I cannot bear the widespread “fashion shaming” of women who have had to go to all the trouble of dressing and making-up up for a televised and widely photographed event.
The vicious “fashion fail” features have become commonplace in the meeja these days and I expect more of the same after the Oscars this year.
We have just suffered the fallout from the National Television Awards and I, like many others who did not watch the event, have nevertheless seen plenty of pictures of women wearing outfits deemed unacceptable or – shock horror – the same as someone else’s.
My browsing of magazines featuring fashion commentary is limited these days to trips to the hairdresser and I have to say, they make for depressing reading.
Pages of pictures of slebs in frocks being judged by panels of “experts”. How is that entertaining?

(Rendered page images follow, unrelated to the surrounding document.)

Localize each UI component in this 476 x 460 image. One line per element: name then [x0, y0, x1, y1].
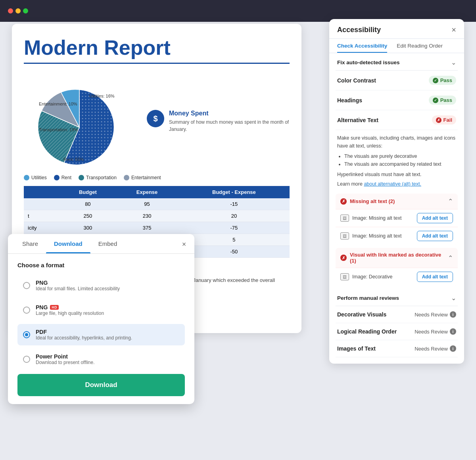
image-icon-3: 🖼 [340, 273, 349, 280]
table-cell-budget: 300 [60, 222, 115, 234]
add-alt-text-button-1[interactable]: Add alt text [417, 213, 453, 223]
modal-close-button[interactable]: × [178, 239, 190, 250]
tab-edit-reading-order[interactable]: Edit Reading Order [397, 39, 443, 53]
missing-alt-error-icon: ✗ [340, 198, 347, 205]
chart-label-rent: Rent: 55% [63, 157, 84, 162]
table-cell-diff: -15 [178, 198, 290, 210]
fix-issues-label: Fix auto-detected issues [337, 59, 400, 65]
manual-reviews-label: Perform manual reviews [337, 295, 399, 301]
manual-reviews-chevron: ⌄ [451, 294, 456, 302]
close-window-dot[interactable] [8, 8, 13, 13]
format-name-png-hd: PNGHD [36, 304, 104, 310]
missing-alt-item-1-label: 🖼 Image: Missing alt text [340, 215, 401, 222]
hd-badge: HD [50, 305, 59, 310]
headings-dot: ✓ [433, 98, 438, 103]
money-box: $ Money Spent Summary of how much money … [147, 110, 290, 133]
decorative-item-label: 🖼 Image: Decorative [340, 273, 392, 280]
format-desc-pdf: Ideal for accessibility, hyperlinks, and… [36, 335, 132, 341]
visual-link-group: ✗ Visual with link marked as decorative … [336, 248, 458, 286]
visual-link-label: ✗ Visual with link marked as decorative … [340, 252, 448, 264]
table-cell-expense: 375 [115, 222, 178, 234]
format-desc-png: Ideal for small files. Limited accessibi… [36, 286, 120, 291]
panel-tabs: Check Accessibility Edit Reading Order [329, 39, 464, 53]
panel-title: Accessibility [337, 26, 381, 34]
alt-text-bullet-2: The visuals are accompanied by related t… [344, 160, 456, 168]
format-radio-png-hd[interactable] [23, 307, 30, 314]
table-cell-expense: 230 [115, 210, 178, 222]
maximize-window-dot[interactable] [23, 8, 28, 13]
manual-reviews-header[interactable]: Perform manual reviews ⌄ [336, 289, 458, 306]
alt-text-bullets: The visuals are purely decorative The vi… [344, 152, 456, 168]
logical-reading-order-info-icon[interactable]: i [450, 328, 456, 335]
missing-alt-text-group: ✗ Missing alt text (2) ⌃ 🖼 Image: Missin… [336, 194, 458, 245]
visual-link-header[interactable]: ✗ Visual with link marked as decorative … [336, 248, 458, 268]
legend-entertainment-label: Entertainment [131, 175, 161, 180]
headings-badge: ✓ Pass [429, 96, 456, 105]
visual-link-error-icon: ✗ [340, 255, 347, 261]
color-contrast-label: Color Contrast [337, 77, 376, 84]
col-header-name [24, 186, 60, 198]
learn-more-text: Learn more about alternative (alt) text. [337, 180, 456, 188]
legend-transportation: Transportation [79, 175, 117, 180]
images-of-text-badge: Needs Review i [415, 345, 456, 352]
color-contrast-dot: ✓ [433, 78, 438, 83]
alt-text-row: Alternative Text ✗ Fail [336, 110, 458, 130]
alt-text-bullet-1: The visuals are purely decorative [344, 152, 456, 160]
decorative-visuals-label: Decorative Visuals [337, 311, 386, 318]
logical-reading-order-badge: Needs Review i [415, 328, 456, 335]
logical-reading-order-label: Logical Reading Order [337, 328, 397, 335]
accessibility-panel: Accessibility × Check Accessibility Edit… [329, 19, 464, 364]
missing-alt-item-2: 🖼 Image: Missing alt text Add alt text [336, 227, 458, 245]
minimize-window-dot[interactable] [15, 8, 21, 13]
chart-label-transportation: Transportation: 19% [39, 127, 78, 132]
headings-label: Headings [337, 97, 362, 104]
decorative-item: 🖼 Image: Decorative Add alt text [336, 268, 458, 286]
money-desc: Summary of how much money was spent in t… [169, 119, 290, 133]
chart-legend: Utilities Rent Transportation Entertainm… [24, 175, 290, 180]
format-option-powerpoint[interactable]: Power Point Download to present offline. [17, 349, 185, 370]
pie-chart: Utilities: 16% Rent: 55% Transportation:… [24, 76, 135, 167]
tab-share[interactable]: Share [14, 234, 46, 253]
col-header-diff: Budget - Expense [178, 186, 290, 198]
add-alt-text-button-3[interactable]: Add alt text [417, 272, 453, 282]
tab-embed[interactable]: Embed [90, 234, 125, 253]
legend-rent-label: Rent [61, 175, 71, 180]
table-cell-name: t [24, 210, 60, 222]
alt-text-badge: ✗ Fail [432, 115, 456, 125]
format-desc-powerpoint: Download to present offline. [36, 360, 95, 365]
tab-download[interactable]: Download [46, 234, 90, 253]
tab-check-accessibility[interactable]: Check Accessibility [337, 39, 387, 53]
format-radio-pdf[interactable] [23, 331, 30, 338]
alt-text-link[interactable]: about alternative (alt) text. [364, 181, 421, 187]
color-contrast-badge: ✓ Pass [429, 76, 456, 85]
download-button[interactable]: Download [17, 374, 185, 396]
fix-issues-header[interactable]: Fix auto-detected issues ⌄ [336, 53, 458, 71]
format-options: PNG Ideal for small files. Limited acces… [17, 275, 185, 370]
images-of-text-row: Images of Text Needs Review i [336, 340, 458, 357]
modal-body: Choose a format PNG Ideal for small file… [8, 254, 194, 404]
format-option-png-hd[interactable]: PNGHD Large file, high quality resolutio… [17, 299, 185, 321]
images-of-text-info-icon[interactable]: i [450, 345, 456, 352]
chart-label-entertainment: Entertainment: 10% [39, 102, 77, 106]
table-cell-name: icity [24, 222, 60, 234]
table-cell-diff: -50 [178, 246, 290, 258]
missing-alt-item-1: 🖼 Image: Missing alt text Add alt text [336, 209, 458, 227]
table-row: icity 300 375 -75 [24, 222, 290, 234]
format-option-pdf[interactable]: PDF Ideal for accessibility, hyperlinks,… [17, 324, 185, 345]
missing-alt-text-header[interactable]: ✗ Missing alt text (2) ⌃ [336, 194, 458, 209]
format-desc-png-hd: Large file, high quality resolution [36, 310, 104, 316]
report-divider [24, 63, 290, 64]
format-name-pdf: PDF [36, 329, 132, 335]
format-radio-powerpoint[interactable] [23, 356, 30, 363]
format-option-png[interactable]: PNG Ideal for small files. Limited acces… [17, 275, 185, 296]
add-alt-text-button-2[interactable]: Add alt text [417, 231, 453, 241]
table-cell-name [24, 198, 60, 210]
decorative-visuals-info-icon[interactable]: i [450, 311, 456, 318]
format-radio-png[interactable] [23, 282, 30, 289]
table-cell-budget: 80 [60, 198, 115, 210]
table-cell-diff: 5 [178, 234, 290, 246]
panel-close-button[interactable]: × [451, 25, 456, 34]
images-of-text-label: Images of Text [337, 345, 376, 352]
top-bar [0, 0, 476, 22]
table-cell-budget: 250 [60, 210, 115, 222]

Of course, it is all the more prevalent now that people can broadcast their views on social meeja. You just know that the people passing judgement are sitting in a pair of grubby trackies whilst poking fun at someone’s so-called fashion fail.
We try and teach our children to be kind and not to say anything hurtful to other people but the nasty judgements on the dress sense of people in the public eye – from the PM to soap stars – seem to be accepted as fair comment.
While I have never been to a do quite as starry as the people in these circumstances, I have had to attend plenty of events at which I’ve had to hoick myself into the kind of clothes that are the opposite of comfortable.
It’s exhausting for us ordinary mortals to glam up. You have to enter a type of shop you would normally walk straight past, try on expensive frocks you think you may only wear once, possibly buy underwear specifically designed to stop bits of you bulging out in said frock, then wear shoes that start hurting before you’ve even left the house. At least we don’t then face the public shaming after the do.
I know it’s not specifically a female problem but the judgements seem harsher for women – whatever Piers Morgan may think.